Write each line again exactly as it is, from the opening line of the records below through the one containing "Planetary Science (176, 201)", and add nothing.

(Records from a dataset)
===
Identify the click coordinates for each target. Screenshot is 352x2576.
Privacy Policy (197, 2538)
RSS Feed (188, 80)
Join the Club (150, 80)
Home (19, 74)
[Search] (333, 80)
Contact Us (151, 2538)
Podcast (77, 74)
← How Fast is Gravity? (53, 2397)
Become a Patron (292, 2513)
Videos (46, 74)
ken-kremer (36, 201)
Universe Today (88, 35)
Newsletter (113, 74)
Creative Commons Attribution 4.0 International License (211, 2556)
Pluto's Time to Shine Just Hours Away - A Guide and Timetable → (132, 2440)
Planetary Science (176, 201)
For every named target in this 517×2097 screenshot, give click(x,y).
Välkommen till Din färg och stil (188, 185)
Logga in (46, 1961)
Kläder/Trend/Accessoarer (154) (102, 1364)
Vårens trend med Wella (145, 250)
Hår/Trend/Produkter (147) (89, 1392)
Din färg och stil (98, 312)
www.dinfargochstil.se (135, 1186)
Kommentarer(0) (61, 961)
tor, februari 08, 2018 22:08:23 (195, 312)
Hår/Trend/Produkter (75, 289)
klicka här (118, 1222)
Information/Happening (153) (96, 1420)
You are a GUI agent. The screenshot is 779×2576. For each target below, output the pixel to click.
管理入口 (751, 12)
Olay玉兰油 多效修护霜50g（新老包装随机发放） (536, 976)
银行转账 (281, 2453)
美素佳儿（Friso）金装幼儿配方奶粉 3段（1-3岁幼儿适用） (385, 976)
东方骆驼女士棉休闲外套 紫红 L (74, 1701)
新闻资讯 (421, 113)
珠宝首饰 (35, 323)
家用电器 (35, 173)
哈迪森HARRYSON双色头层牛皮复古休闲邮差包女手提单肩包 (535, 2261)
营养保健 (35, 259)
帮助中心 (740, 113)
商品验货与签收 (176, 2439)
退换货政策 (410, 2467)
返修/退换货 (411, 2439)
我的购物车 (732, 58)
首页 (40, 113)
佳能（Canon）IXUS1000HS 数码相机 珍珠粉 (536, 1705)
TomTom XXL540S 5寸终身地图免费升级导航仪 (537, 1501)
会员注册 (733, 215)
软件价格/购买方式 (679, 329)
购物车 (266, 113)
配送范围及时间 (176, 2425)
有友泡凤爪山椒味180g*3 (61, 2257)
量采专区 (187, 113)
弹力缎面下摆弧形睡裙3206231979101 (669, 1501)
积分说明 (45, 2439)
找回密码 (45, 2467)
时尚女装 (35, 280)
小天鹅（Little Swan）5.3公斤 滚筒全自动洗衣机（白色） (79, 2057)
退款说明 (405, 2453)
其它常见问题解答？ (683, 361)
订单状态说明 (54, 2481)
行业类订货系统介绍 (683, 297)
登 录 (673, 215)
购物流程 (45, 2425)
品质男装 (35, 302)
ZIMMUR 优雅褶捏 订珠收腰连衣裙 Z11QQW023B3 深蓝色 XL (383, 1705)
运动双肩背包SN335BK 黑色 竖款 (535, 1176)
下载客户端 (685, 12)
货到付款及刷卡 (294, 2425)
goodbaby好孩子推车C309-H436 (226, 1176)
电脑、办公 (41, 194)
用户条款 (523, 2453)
===
RESPONSE TO THE EXERCISE ::
Identify the click coordinates for each target. Screenshot is 352x2576.
Privacy Policy (197, 2538)
RSS Feed (188, 80)
Join the Club (150, 80)
Home (19, 74)
[Search] (333, 80)
Contact Us (151, 2538)
Podcast (77, 74)
← How Fast is Gravity? (53, 2397)
Become a Patron (292, 2513)
Videos (46, 74)
ken-kremer (36, 201)
Universe Today (88, 35)
Newsletter (113, 74)
Creative Commons Attribution 4.0 International License (211, 2556)
Pluto's Time to Shine Just Hours Away - A Guide and Timetable → (132, 2440)
Planetary Science (176, 201)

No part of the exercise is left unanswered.